Data listing |
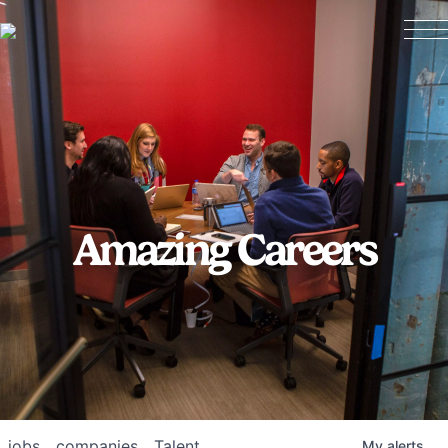
Amazing Careers
jobs
companies
Talent
My
alerts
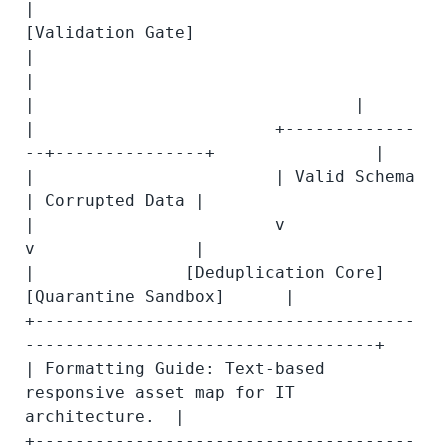
|                               
[Validation Gate]                         
|

|                                        
|                                |

|                        +-------------
--+---------------+                |

|                        | Valid Schema                  
| Corrupted Data |

|                        v                               
v                |

|               [Deduplication Core]            
[Quarantine Sandbox]      |

+--------------------------------------
-----------------------------------+

| Formatting Guide: Text-based 
responsive asset map for IT 
architecture.  |

+--------------------------------------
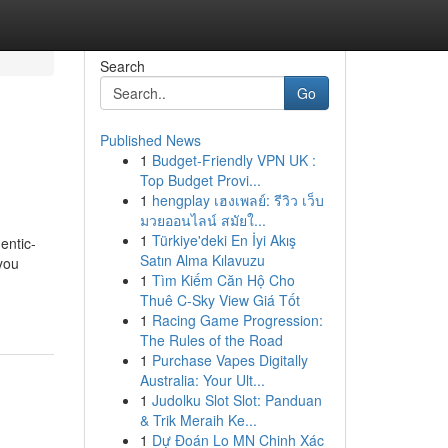
Search
Go
Published News
1
Budget-Friendly VPN UK :
Top Budget Provi...
1
hengplay เฮงเพลย์: รีวิว เว็บ
มวยออนไลน์ สมัยใ...
1
Türkiye'deki En İyi Akış
entic-
Satın Alma Kılavuzu
 you
1
Tìm Kiếm Căn Hộ Cho
Thuê C-Sky View Giá Tốt
1
Racing Game Progression:
The Rules of the Road
1
Purchase Vapes Digitally
Australia: Your Ult...
1
Judolku Slot Slot: Panduan
& Trik Meraih Ke...
1
Dự Đoán Lo MN Chinh Xác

To do | Take from the listing above each line in which the string "Budget" is found.

Your response |
Budget-Friendly VPN UK :
Top Budget Provi...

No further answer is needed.